A comparison of resin-modified glass-ionomer and resin composite polymerisation shrinkage stress in a wet environment

• Published in: Journal of the mechanical behavior of biomedical materials Vol. 29; pp. 33 - 41
• Main Authors: Cheetham, Joshua J., Palamara, Joseph E.A., Tyas, Martin J., Burrow, Michael F.
• Format: Journal Article
• Language: English
• Published: Netherlands Elsevier Ltd 01.01.2014
• Subjects: Biomedical materials; Glass - chemistry; Materials Testing; Mechanical properties; Polymerisation contraction stress; Polymerisation shrinkage stress; Polymerization; Polymers; Polymers - chemistry; Resin composite; Resin-modified glass-ionomer; Resins; Resins, Synthetic - chemistry; Shrinkage; Stress, Mechanical; Stresses; Surface Properties; Surgical implants; Water; Resin-modified glass-ionomer; Resin composite; Polymerisation contraction stress; Polymerisation shrinkage stress
• ISSN: 1751-6161; 1878-0180
• DOI: 10.1016/j.jmbbm.2013.07.003

The aim of this study was to investigate the polymerisation shrinkage stress under water of four resin-modified glass-ionomers and three resin composite materials. Transparent acrylic rods (5mm diameter×30mm) were prepared and secured into drill chucks connected to a universal testing machine.

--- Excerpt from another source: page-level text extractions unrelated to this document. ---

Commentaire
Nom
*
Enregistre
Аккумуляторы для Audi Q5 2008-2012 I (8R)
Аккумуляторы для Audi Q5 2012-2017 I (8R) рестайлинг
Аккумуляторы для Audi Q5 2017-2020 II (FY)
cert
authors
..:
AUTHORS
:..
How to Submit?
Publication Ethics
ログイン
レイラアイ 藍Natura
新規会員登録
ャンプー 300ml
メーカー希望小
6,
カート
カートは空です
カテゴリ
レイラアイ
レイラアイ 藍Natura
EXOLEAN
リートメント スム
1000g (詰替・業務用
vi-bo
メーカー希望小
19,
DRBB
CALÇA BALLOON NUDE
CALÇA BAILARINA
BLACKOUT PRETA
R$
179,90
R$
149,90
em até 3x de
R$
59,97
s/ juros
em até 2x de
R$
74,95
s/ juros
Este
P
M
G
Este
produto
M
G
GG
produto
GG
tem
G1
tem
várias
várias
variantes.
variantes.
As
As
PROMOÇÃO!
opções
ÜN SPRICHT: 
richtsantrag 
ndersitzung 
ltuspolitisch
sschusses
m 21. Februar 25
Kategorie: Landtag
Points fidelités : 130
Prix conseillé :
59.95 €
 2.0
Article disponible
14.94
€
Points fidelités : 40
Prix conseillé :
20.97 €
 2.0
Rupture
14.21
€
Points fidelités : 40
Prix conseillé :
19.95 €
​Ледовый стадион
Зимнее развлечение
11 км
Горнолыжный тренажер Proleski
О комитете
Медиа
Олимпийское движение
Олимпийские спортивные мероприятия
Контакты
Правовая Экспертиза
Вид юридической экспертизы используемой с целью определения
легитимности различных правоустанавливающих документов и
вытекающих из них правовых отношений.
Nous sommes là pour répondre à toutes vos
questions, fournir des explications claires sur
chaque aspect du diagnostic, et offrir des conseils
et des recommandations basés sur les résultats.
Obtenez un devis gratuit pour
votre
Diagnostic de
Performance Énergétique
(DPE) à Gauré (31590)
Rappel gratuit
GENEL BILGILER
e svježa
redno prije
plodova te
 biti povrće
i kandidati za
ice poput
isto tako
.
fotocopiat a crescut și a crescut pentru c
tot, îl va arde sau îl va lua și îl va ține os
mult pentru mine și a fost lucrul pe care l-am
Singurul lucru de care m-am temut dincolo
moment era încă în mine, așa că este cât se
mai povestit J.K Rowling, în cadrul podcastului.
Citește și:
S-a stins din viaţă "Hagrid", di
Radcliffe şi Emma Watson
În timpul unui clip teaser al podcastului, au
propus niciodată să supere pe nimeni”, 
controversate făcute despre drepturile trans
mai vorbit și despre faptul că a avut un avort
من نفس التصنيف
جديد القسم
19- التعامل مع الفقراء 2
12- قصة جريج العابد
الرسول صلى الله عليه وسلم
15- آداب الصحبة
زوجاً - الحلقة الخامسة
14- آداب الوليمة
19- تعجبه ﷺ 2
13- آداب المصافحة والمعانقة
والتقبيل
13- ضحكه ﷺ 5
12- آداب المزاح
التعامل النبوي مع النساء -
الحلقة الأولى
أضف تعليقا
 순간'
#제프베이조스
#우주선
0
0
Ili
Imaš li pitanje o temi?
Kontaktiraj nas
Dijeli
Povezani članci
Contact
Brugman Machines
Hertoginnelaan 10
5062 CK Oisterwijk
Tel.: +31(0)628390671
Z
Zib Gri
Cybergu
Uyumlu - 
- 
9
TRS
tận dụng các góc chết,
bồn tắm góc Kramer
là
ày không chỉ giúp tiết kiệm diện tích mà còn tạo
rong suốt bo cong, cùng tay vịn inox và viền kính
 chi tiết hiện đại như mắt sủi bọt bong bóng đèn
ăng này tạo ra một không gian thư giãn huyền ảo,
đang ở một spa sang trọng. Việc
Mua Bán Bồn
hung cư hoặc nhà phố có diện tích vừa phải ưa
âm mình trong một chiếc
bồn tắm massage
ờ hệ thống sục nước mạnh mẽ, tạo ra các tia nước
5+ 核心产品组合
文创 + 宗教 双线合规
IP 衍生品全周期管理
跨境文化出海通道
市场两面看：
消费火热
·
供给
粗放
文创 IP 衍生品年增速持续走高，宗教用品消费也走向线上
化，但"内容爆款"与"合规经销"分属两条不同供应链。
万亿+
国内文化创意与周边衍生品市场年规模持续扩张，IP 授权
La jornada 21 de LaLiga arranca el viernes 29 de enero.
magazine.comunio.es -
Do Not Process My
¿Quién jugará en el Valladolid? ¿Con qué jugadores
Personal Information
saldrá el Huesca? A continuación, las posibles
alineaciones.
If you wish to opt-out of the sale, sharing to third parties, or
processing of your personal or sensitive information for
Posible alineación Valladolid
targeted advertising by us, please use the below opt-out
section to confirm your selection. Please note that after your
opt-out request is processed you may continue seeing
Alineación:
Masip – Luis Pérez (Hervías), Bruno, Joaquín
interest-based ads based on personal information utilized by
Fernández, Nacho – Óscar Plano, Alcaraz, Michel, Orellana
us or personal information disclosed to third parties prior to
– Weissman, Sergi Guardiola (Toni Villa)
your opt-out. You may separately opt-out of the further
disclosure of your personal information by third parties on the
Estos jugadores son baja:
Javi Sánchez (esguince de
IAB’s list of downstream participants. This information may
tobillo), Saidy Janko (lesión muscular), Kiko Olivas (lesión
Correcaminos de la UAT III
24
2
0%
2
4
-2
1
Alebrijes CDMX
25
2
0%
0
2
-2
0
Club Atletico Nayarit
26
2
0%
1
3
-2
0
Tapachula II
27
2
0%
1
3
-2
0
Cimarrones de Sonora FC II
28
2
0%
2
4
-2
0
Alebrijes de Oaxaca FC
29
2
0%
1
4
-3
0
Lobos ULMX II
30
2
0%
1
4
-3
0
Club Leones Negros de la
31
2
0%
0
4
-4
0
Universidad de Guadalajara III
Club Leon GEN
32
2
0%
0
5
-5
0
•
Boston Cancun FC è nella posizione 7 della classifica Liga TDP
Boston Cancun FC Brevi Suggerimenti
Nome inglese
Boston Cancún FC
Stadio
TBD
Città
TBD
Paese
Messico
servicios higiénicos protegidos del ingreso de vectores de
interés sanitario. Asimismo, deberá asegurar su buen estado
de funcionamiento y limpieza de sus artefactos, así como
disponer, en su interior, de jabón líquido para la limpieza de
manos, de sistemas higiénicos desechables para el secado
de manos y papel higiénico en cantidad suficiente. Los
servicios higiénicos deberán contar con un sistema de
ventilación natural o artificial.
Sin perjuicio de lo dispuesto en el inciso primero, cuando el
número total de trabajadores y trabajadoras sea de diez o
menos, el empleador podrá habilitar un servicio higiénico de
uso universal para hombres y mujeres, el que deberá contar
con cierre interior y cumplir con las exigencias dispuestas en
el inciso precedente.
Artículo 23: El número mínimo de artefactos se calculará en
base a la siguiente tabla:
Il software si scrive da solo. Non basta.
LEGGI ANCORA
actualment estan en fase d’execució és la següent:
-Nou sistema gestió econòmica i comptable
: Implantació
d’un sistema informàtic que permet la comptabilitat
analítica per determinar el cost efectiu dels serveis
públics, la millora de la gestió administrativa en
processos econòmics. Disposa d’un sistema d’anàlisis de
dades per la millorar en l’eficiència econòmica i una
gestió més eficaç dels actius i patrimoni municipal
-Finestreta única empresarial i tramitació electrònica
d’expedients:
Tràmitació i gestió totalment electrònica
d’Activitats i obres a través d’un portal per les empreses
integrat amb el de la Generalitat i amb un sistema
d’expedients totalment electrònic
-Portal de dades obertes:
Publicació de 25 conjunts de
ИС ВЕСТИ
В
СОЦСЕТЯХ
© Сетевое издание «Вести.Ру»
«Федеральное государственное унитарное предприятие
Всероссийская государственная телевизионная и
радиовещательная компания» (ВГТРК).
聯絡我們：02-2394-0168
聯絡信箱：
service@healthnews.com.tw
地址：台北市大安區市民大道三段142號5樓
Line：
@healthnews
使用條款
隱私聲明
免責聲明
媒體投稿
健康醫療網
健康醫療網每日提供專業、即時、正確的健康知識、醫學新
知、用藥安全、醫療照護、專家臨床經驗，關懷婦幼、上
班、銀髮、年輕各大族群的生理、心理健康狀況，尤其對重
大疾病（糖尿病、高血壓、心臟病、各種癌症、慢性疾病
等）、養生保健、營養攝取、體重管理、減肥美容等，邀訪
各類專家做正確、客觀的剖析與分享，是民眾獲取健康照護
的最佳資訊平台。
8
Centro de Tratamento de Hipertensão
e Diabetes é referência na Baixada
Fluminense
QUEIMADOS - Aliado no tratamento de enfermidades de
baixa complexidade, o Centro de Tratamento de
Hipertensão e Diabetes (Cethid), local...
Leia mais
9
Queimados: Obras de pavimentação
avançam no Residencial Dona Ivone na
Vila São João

A plastics cup was placed around the lower rod and a distance of 1.00mm was established between the prepared surfaces which provided a C-factor of 2.5. For composite only, an adhesive layer (Scotchbond Universal Adhesive) was placed on the rod ends and cured to achieve a bond with the rod end. Materials were placed between the rods and a strain gauge extensometer was installed. Materials were light cured for 40s and the plastics cup was filled with ambient temperature water. To determine polymerisation shrinkage stress (σpol) three specimens of each material were tested for a 6-h period to determine mean maximum σpol (MPa), σpol rate (MPa/s) and final σpol (MPa). ANOVA and post hoc Tukey tests were used to determine significant differences between means. The highest mean maximum σpol of (5.4±0.5) MPa was recorded for RMGIC and (4.8±1.0) MPa for composite. The lowest mean final σpol of (0.8±0.4) MPa was recorded for RMGIC. For mean maximum σpol,σpol rate and final σpol there were significant differences between materials within groups, although no significant difference (p>0.05) was observed when comparing the RMGIC group to the composite group. When comparing mean σpol, maximum σpol, and σpol rates between individual RMGIC and composite materials significant differences (p<0.05) were observed. However when comparing the group RMGIC to composite no significant differences (p>0.05) were observed. The null hypothesis that there is no difference in the short term σpol of RMGIC materials when compared to composite materials is only partly rejected. Limited information is available on the comparison of RMGIC and resin composite σpol levels. This study provides information on the short term levels in a wet environment and will assist in understanding the initial σpol rates RMGIC place in cavities.